What's the SUZUKI BANDIT?

スズキが1989年に発表した、水冷4気筒エンジン搭載のネイキッドモデルの代表作である。

国内では250ccと400ccがあり、輸出専用では600、1200といった排気量も存在している。
(※2000年3月に、国内市場でも新型1200ccの販売が開始された)

レーサーレプリカブームが最高潮に達し、衰退へと切り替わる頃、「普段着でも乗れるスポーツモデルを」というニーズに応えるべく開発される。
発売当初、400ccと250ccのモデルがあり、いずれも旧GSX-R系のハイパワーユニットをデチューンして搭載したものだった。
エンジン本体を車体の一部〜強度部材として取り入れた、 既存のモデルにはない特徴的な鋼管トラスフレームとインナー径41mmの極太フロントフォークやリンク式リアショックで構成された車体は、 単にスタイリッシュであるだけにとどまらず、ネイキッドとしては高い動力性能を有し、 当時の専門誌はこぞってレプリカ的ハンドリングをもって”スポーツネイキッド”と評した。
(ちなみに、当時のメーカーの設計指針には「艶っぽい」というキーワードがあったらしい)

1991年6月、2輪市販車初の可変バルブタイミング機構を備える「VCエンジン」を搭載した「400V」がラインアップに加わる。
さらに翌1992年にはロケットカウル(ロケット状の風防)を備えた「Limited」を250、400/400Vそれぞれに設定。
まるでイタリア車の如き官能的なスタイルは、いまでも熱狂的なファンに支持されている。

1995年にはバンディットシリーズ初のフルモデルチェンジが行われたが、”スポーツネイキッド”のコンセプトは継承され、さらに洗練されたスタイリングを与えられる。
同時に、旧形では400ccにしか採用されていないVC機構を250ccにも採用し、フレームも250-400で共用部分の多かった旧型から各クラス専用設計に進化、 それぞれ専用設計とすることで、特に250ccに関しては旧型にくらべ10kg以上もの軽量化を達成し、スポーツネイキッドとしての仕上がりを高めた。

一般的にこのクラス、特に250ccのネイキッドは通勤用・初心者向けなどと位置づけられ、 ハンドリングやパワー特性もマイルドな設定になりがちだが、スズキは他メーカーとは明確に異なるアプローチをとった。

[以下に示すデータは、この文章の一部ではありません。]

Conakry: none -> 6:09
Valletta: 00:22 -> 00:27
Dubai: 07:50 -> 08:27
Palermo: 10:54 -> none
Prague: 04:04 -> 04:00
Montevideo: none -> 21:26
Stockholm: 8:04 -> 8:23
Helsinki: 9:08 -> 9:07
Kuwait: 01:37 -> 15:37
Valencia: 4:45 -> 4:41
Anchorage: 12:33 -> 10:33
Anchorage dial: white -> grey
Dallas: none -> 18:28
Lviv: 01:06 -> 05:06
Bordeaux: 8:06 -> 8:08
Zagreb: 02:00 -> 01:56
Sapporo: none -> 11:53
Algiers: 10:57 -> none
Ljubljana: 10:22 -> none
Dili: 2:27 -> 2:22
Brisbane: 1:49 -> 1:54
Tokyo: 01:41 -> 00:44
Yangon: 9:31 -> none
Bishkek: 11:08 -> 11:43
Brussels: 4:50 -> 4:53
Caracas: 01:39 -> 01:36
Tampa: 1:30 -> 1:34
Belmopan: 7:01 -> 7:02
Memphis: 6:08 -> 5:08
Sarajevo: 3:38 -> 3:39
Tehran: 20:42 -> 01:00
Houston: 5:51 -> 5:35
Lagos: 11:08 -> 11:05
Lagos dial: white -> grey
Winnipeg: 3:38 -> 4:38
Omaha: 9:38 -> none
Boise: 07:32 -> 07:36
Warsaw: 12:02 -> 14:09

しかし、バイクブームそのものの衰退や、好みの別れるスタイリングによってバンディットの人気は下降線を辿る。
さらに、どんどん厳しくなってゆく排ガス規制が追い討ちをかける形で、1999年夏、バンディットはその生産に幕を閉じる。


ところが、2000年になって、バンディットは再びその息を吹き返す。
これまで輸出名で「バンディット」を名乗っていた、国内名「GSF1200/S」がフルモデルチェンジを機に「バンディット1200/S」を名乗ったのだ。

ショートホイールベースやクラス最軽量の車体によって、バンディットのコンセプトである「スポーツネイキッド」が見事に体現されている。

車体やエンジンにかつてのレプリカ全盛時の荒々しさを残したまま、 かくも美しいラインにまとめ上げる・・そして”美しいバイクでスポーツライディングを楽しむ”ために、 多少の犠牲もやむなしとした、初期型の設計陣に今はただ賛辞を送りたい。

旧型モデルは当時かなりの台数が販売されており、現在の中古市場でも比較的豊富な選択肢が選べるが、相対的に400ccは少なめ。
特にリミテッド(Limited)モデルは250,400両クラスともに稀少車といえる。

車体の程度によっては、あとあとかなりの出費・修理時間を要する場合もあるので 若干割高になるが新型モデルを選ぶのもよい。